1

I've been reading a proof that the reduced row-echelon form of a given matrix is unique, but there was one part that made me wonder.

This step of the proof shows that if $B$ and $C$ are row-equivalent and in reduced row-echelon form, where $r$ is the number of non-zero rows in $B$ and $r'$ is the same for $C$, then $r = r'$. Note that $d_k$ is the column of the $k^{th}$ pivot in $B$, and $d'_k$ is the same in $C$. Previously, it was proved that $d_k = d'_k$, which makes sense to me - this proof assumes that.

Without further ado, the proof (paraphrased from the University of Puget Sound's free textbook on Linear Algebra). If my annotations below are too convoluted, refer to page 34 here.
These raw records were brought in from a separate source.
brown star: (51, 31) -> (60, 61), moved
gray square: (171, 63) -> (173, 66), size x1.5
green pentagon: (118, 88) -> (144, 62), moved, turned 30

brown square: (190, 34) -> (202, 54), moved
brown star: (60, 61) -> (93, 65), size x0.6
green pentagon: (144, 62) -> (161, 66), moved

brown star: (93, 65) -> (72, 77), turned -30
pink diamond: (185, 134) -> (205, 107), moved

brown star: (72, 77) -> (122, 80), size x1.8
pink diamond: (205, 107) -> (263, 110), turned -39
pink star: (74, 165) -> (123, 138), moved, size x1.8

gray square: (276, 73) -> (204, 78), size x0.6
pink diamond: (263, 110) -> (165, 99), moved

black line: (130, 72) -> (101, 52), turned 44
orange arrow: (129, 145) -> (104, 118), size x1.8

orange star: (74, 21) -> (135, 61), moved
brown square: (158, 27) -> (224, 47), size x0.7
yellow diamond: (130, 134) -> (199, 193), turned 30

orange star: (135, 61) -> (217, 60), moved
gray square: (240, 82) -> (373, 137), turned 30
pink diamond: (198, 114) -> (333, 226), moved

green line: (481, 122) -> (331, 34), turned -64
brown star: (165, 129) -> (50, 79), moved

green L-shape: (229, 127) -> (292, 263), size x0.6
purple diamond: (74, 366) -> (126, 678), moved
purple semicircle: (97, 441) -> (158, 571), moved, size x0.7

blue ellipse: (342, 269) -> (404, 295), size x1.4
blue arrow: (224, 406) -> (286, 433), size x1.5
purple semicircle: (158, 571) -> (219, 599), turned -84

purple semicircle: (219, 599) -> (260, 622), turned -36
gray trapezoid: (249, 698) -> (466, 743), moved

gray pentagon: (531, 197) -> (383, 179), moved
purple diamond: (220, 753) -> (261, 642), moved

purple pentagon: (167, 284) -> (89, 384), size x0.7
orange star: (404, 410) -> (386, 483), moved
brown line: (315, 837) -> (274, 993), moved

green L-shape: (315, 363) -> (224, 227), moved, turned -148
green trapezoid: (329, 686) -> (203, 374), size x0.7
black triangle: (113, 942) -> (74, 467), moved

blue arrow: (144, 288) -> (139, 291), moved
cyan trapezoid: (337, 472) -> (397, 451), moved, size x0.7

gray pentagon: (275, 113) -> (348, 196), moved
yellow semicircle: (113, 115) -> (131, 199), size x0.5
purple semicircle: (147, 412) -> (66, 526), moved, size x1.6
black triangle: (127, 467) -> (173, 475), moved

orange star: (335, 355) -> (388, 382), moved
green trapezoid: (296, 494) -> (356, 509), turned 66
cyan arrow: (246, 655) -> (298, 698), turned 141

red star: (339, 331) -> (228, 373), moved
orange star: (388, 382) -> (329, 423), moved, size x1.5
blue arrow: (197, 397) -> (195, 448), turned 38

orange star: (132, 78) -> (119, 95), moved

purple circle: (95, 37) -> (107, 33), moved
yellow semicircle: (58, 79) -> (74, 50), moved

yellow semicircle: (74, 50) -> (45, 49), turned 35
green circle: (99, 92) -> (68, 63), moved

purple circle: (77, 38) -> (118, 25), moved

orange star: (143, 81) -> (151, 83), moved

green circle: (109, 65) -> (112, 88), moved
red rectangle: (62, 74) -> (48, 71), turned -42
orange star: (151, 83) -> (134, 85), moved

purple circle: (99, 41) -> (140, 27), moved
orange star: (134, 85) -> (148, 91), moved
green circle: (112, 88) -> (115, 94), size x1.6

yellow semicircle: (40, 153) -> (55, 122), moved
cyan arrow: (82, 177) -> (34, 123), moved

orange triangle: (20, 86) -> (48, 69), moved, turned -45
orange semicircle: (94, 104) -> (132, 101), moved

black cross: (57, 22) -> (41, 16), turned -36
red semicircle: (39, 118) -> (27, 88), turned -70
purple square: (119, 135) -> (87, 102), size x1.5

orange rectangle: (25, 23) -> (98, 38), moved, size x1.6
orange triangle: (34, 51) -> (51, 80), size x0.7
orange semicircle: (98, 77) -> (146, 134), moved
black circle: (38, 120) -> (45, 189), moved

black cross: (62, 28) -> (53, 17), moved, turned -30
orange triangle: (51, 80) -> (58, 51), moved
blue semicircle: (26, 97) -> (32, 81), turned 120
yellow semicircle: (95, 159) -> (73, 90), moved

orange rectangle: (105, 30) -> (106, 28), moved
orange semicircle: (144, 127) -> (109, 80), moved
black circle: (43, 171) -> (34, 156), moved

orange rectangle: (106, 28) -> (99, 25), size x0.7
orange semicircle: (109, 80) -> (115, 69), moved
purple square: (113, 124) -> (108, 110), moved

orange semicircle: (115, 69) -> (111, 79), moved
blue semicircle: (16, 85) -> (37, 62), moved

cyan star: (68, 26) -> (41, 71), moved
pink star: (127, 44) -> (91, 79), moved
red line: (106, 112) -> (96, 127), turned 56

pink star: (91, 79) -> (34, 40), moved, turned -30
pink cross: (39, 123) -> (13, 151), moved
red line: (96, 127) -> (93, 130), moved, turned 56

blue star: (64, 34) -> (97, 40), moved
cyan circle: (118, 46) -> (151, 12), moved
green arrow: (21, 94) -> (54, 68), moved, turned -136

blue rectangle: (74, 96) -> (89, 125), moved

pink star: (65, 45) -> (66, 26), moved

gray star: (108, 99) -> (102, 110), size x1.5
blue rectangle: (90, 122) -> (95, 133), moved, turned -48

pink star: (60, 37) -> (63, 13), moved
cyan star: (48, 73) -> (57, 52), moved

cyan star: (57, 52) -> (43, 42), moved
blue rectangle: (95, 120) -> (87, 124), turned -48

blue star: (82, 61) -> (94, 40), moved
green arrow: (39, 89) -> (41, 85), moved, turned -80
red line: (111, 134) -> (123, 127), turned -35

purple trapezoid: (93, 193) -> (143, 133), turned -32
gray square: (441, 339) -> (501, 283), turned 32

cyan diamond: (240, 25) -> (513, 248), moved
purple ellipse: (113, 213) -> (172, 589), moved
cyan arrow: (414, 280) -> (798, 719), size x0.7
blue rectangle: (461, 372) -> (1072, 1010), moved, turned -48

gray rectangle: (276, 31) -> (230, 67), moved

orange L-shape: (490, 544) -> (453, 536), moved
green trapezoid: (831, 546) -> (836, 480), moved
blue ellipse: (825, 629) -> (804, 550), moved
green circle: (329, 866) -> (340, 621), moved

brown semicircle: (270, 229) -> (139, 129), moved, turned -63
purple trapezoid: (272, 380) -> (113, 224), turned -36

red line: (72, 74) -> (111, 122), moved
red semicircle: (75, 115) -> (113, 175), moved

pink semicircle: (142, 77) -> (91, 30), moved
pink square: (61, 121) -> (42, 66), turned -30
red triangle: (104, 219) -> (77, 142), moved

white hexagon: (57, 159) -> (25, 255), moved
Suppose $r' < r$. For $1 \leq \mathscr{l} \leq r'$, we have $[B]_{rd_\mathscr{l}} = 0$, as $[B]_{kd_\mathscr{l}} = 0$ iff $k = \mathscr{l}$. Because the rows of $B$ (including row $r$) are a linear combination of those of $C$, we have $0 = [B]_{kd_\mathscr{l}} = \sum_{k=1}^{m} \delta_{rk} [C]_{kd_\mathscr{l}}$ where $\delta_{ik}$ is the coefficient row $k$ in $C$ is multiplied by to contribute to row $i$ in $B$.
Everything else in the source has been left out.